Actually, you have three options... fight, flight... or freeze.  Grasping to the idea that one could just kick to the groin and run as a complete self defense style in and of itself will quite often result in the "freeze" instead of the fight or flight.  Training in other forms of self defense can at the very least engrain some reaction into your brain that will eliminate the freeze aspect of self defense. I've heard the same thing from many folks that come to the women's self defense seminars that I give now and then.  Part of the problem there is that many folks simply don't believe that they are capable of defending themselves so the "kick them and run" defense sound like all they have available.  Generally, though, after a seminar I see a few lights come on.


----------



## morph4me (Nov 9, 2009)

I'm old and fat and have excercise induced asthma, running is not really an option for me, unless it's a very short run. I'm sure I'm not alone. Running is plan "B" for me, plan "A" is making sure I won't be chased.


----------



## sfs982000 (Nov 9, 2009)

The situation definitely dictates the reaction, a person could be hit with the exact same scenario mulitple times and their reaction wouldn't be the same for each one.


----------



## jks9199 (Nov 9, 2009)

Why do people put a lot of stock in a plan to run away?

'Cause running is easy and doesn't take special training which might lead them to confront things about themselves they might not like.  

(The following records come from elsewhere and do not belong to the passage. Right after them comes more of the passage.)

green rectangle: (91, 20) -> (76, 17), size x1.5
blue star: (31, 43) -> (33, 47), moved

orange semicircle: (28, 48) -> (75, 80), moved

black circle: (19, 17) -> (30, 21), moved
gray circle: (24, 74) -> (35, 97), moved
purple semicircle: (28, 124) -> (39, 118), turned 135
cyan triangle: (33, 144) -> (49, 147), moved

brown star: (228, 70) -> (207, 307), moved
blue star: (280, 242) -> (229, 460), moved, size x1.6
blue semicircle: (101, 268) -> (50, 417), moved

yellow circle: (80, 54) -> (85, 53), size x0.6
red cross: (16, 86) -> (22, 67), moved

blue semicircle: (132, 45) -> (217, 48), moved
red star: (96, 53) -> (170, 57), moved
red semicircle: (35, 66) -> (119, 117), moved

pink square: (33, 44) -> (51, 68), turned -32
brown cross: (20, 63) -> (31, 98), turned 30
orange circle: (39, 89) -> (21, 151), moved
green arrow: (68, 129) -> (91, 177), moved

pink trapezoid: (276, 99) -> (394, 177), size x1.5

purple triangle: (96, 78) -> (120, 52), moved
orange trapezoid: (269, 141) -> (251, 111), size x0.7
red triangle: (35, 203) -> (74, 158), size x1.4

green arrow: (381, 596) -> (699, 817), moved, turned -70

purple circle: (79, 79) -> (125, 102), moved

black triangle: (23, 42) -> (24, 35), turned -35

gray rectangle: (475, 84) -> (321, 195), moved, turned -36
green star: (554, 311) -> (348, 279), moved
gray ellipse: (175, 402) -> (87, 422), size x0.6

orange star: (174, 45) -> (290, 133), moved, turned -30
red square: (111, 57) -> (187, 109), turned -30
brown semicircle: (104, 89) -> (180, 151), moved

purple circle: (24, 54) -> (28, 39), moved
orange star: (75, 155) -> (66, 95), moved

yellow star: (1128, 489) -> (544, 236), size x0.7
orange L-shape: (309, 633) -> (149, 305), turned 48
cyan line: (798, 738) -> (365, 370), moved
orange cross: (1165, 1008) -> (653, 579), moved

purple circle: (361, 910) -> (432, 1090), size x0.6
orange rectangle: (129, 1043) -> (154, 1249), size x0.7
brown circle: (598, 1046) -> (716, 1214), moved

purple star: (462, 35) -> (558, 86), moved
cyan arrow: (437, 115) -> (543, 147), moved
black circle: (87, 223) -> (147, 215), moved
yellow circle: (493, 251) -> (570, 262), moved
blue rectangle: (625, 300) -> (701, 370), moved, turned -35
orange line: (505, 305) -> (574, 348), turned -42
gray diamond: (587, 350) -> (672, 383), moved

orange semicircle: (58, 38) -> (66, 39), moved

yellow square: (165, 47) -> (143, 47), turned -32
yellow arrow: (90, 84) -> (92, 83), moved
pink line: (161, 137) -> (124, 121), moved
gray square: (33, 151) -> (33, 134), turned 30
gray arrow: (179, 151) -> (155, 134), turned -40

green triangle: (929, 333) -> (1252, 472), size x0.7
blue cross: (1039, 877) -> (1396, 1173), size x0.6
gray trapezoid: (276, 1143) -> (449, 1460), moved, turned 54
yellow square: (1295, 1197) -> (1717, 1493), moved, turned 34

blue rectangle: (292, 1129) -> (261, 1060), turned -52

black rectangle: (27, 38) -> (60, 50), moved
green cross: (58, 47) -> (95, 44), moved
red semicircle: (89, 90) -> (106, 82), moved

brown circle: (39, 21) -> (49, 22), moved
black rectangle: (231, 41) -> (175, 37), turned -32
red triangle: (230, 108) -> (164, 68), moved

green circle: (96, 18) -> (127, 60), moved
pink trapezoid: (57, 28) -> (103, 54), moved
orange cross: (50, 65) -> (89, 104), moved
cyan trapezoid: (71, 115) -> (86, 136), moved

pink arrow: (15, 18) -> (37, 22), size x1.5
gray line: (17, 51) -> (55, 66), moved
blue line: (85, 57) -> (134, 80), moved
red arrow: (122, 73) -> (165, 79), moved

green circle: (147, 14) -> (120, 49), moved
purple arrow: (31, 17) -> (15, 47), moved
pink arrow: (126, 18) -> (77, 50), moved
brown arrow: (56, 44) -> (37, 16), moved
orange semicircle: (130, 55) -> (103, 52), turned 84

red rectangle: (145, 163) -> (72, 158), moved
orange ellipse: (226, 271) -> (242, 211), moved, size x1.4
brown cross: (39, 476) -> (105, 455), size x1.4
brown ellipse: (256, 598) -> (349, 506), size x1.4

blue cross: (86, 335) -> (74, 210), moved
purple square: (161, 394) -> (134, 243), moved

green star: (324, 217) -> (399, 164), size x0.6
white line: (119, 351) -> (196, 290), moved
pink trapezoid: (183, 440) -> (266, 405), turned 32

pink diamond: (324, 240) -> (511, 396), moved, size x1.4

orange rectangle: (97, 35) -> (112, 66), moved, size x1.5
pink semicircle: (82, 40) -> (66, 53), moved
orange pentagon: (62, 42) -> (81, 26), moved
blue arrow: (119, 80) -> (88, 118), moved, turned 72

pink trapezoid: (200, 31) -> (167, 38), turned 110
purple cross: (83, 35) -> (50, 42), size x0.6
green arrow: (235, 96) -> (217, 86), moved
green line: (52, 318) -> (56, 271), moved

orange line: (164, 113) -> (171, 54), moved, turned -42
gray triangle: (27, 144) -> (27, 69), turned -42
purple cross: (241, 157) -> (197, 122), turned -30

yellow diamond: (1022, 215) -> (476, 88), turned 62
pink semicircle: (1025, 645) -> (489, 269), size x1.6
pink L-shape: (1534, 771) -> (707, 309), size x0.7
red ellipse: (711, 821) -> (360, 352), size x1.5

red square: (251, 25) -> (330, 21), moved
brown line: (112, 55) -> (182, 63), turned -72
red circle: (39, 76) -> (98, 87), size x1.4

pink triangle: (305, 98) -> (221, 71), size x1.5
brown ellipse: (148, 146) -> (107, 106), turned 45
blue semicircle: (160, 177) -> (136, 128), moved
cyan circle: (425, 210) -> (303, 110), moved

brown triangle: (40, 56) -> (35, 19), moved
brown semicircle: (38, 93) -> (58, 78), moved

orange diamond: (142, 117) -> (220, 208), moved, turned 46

It's the same way that many people who hold concealed weapons permits say "I'll just shoot my way out!"  They ignore the possibility that they won't be able to draw fast enough, or won't have a safe backdrop to shoot into (do you really want to wing a few rounds in the direction of the elementary school playground?), or aren't confronted with a lethal force situation...


----------



## Xue Sheng (Nov 9, 2009)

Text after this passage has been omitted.